Page-level text extractions:
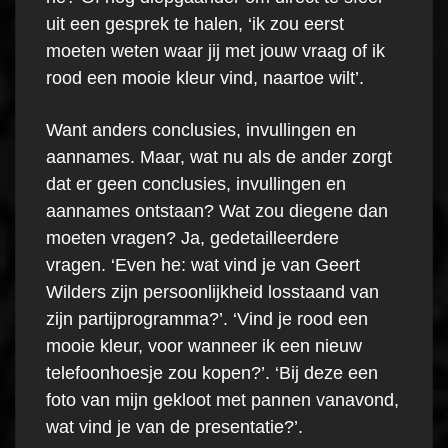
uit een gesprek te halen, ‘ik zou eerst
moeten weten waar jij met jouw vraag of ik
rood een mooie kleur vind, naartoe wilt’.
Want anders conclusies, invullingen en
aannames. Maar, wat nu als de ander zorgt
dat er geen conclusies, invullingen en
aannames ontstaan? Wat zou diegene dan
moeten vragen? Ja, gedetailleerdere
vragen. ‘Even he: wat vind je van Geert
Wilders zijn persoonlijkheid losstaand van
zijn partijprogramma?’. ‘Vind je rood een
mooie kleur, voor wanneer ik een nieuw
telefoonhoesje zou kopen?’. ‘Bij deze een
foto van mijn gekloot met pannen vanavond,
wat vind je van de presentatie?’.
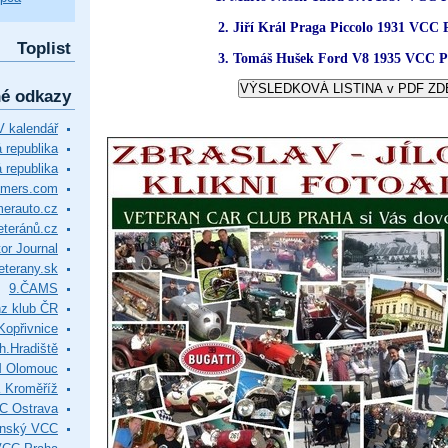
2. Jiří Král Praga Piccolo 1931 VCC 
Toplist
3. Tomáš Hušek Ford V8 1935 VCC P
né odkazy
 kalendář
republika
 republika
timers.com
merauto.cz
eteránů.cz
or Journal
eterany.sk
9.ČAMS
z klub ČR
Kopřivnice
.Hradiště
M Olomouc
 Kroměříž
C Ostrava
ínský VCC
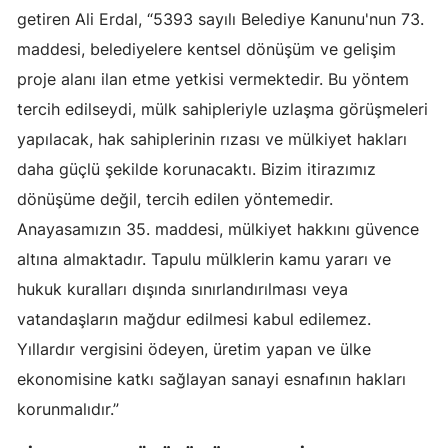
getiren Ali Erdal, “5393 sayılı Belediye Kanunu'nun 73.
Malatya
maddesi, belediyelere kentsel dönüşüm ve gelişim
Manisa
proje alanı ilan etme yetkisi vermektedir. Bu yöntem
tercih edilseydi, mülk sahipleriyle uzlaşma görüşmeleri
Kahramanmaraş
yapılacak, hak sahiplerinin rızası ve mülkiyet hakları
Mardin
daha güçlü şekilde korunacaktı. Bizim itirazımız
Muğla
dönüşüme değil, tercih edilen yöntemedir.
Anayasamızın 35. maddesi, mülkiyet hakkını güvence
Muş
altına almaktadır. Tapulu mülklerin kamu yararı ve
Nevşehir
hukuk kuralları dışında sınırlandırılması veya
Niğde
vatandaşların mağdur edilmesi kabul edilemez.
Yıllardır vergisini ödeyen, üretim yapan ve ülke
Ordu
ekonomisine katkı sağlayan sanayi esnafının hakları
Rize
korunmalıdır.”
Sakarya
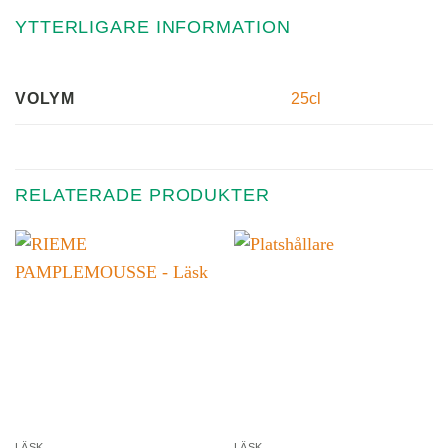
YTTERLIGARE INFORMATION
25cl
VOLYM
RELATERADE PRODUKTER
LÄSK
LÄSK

==

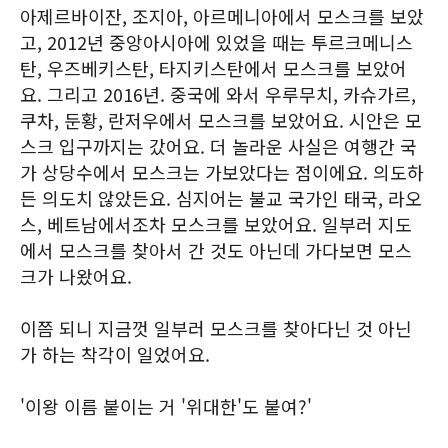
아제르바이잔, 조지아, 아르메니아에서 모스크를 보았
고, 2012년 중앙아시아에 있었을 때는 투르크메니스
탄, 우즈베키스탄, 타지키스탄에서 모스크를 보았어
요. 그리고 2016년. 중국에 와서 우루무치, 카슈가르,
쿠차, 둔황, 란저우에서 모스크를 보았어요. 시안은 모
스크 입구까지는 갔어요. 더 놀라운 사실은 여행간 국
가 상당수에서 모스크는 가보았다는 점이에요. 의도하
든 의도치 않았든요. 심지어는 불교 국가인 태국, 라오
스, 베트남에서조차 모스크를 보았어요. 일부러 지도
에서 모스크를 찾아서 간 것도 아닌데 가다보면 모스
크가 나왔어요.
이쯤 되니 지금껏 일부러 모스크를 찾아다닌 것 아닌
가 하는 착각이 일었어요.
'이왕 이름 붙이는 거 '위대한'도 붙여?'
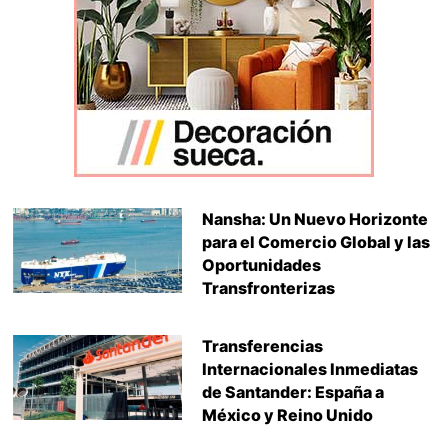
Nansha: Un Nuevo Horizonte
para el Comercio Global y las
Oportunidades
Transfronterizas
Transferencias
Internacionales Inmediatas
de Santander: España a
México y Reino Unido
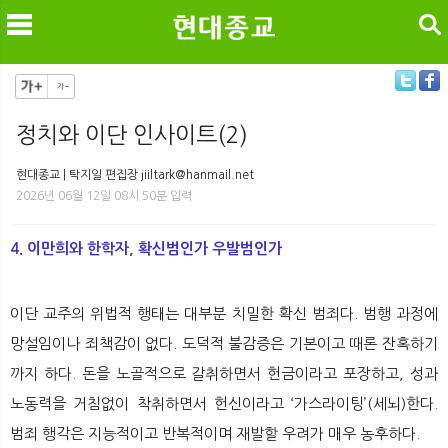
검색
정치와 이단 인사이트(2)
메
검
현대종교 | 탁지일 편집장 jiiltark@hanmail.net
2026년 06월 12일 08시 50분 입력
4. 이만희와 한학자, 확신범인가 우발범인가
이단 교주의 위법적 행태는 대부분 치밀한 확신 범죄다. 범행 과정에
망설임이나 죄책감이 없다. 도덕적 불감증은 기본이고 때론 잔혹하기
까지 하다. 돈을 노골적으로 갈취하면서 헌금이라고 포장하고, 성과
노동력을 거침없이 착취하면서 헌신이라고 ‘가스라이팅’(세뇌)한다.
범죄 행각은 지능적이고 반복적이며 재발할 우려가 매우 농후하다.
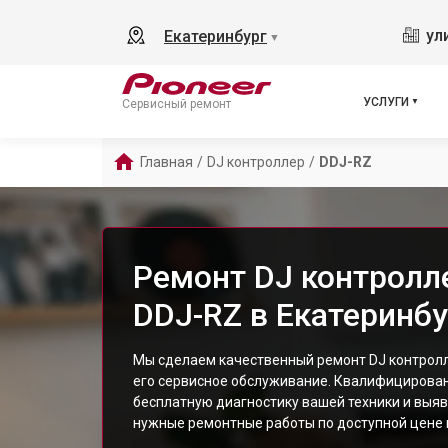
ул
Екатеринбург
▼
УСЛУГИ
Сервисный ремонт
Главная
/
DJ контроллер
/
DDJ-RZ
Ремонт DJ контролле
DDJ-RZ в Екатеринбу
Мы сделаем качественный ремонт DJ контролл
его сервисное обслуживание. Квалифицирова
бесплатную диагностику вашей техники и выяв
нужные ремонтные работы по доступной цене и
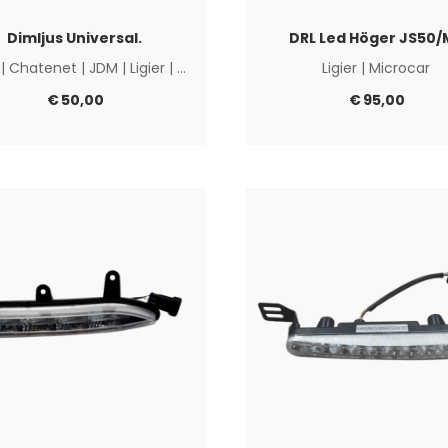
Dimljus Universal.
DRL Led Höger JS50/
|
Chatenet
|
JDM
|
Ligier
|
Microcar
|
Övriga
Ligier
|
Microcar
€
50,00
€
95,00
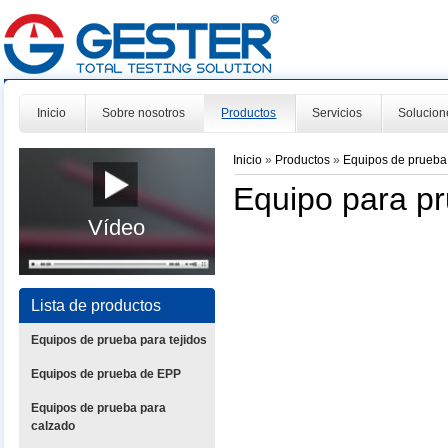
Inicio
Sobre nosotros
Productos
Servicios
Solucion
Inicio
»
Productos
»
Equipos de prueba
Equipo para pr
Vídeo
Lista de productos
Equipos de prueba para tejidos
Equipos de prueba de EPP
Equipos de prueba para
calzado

--

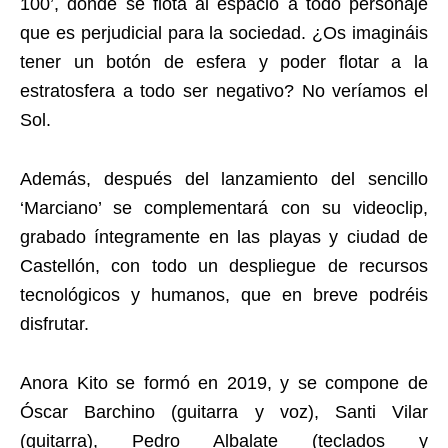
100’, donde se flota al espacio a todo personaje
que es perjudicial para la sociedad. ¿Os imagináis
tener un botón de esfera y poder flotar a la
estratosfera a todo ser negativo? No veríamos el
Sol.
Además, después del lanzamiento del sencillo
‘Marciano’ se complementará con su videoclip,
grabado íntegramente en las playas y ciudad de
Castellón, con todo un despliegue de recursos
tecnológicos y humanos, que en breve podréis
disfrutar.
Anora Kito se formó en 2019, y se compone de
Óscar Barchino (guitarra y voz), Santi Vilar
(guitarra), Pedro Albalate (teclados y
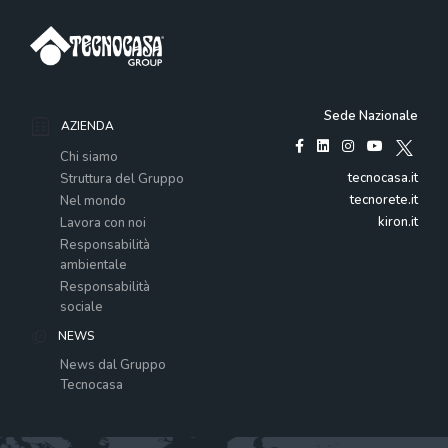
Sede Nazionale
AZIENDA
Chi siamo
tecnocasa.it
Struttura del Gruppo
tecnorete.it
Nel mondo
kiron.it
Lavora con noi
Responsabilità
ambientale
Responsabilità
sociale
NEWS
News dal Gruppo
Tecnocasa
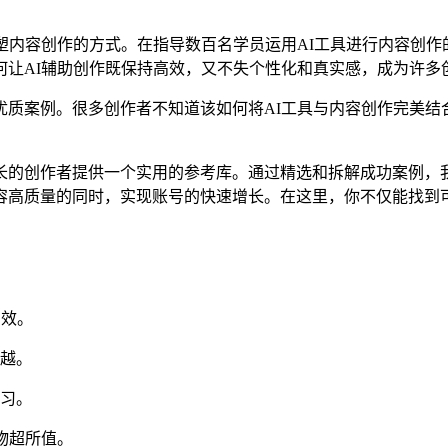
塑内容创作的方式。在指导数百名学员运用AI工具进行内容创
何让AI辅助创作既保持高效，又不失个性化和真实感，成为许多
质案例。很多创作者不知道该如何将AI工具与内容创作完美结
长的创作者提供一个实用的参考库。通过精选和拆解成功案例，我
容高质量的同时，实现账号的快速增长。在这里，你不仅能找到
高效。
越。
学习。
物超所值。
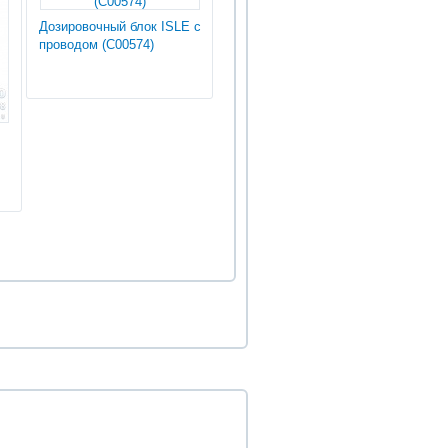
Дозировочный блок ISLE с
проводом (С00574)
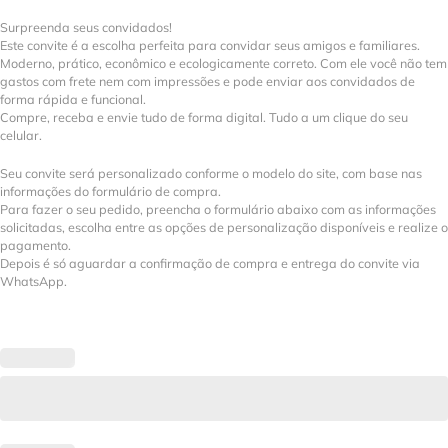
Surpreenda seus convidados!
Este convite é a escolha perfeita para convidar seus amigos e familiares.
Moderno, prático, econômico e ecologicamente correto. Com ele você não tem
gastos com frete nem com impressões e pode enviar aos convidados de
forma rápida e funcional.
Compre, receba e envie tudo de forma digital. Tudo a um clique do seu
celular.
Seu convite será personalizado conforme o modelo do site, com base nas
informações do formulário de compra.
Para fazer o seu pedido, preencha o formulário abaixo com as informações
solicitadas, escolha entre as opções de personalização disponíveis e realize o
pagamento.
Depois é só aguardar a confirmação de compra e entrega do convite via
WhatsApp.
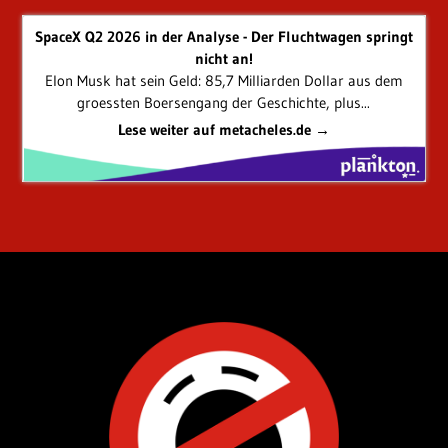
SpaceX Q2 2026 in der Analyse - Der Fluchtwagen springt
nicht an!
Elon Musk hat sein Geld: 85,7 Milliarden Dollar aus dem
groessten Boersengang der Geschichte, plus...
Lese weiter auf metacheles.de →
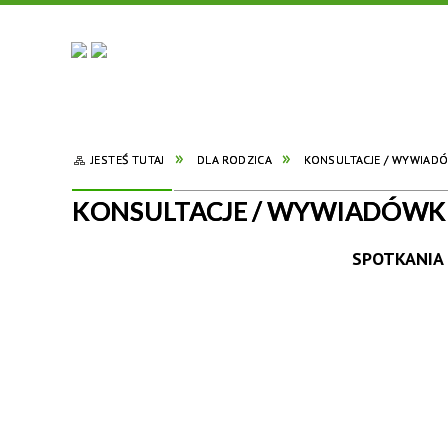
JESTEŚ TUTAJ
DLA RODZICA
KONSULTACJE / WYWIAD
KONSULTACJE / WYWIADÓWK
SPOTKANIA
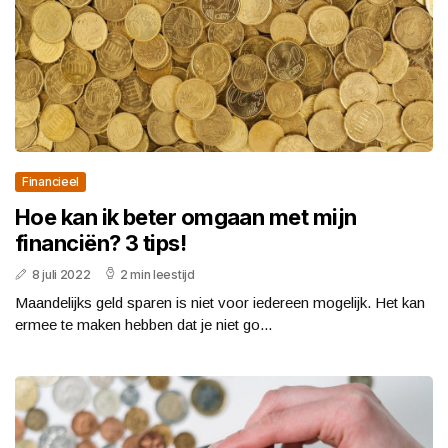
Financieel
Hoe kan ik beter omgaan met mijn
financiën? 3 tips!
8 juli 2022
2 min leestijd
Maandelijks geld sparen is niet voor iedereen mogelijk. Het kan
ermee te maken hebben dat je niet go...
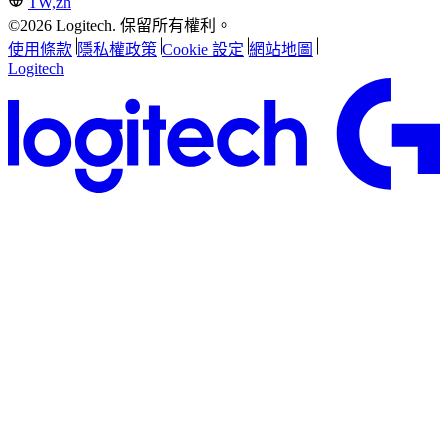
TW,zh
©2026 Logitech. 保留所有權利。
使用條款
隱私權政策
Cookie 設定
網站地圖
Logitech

◆ THE PROBLEM: From the entries, copy every line in which the word "invullingen" occurs.

◆ ANSWER TO THIS TASK:
Want anders conclusies, invullingen en
dat er geen conclusies, invullingen en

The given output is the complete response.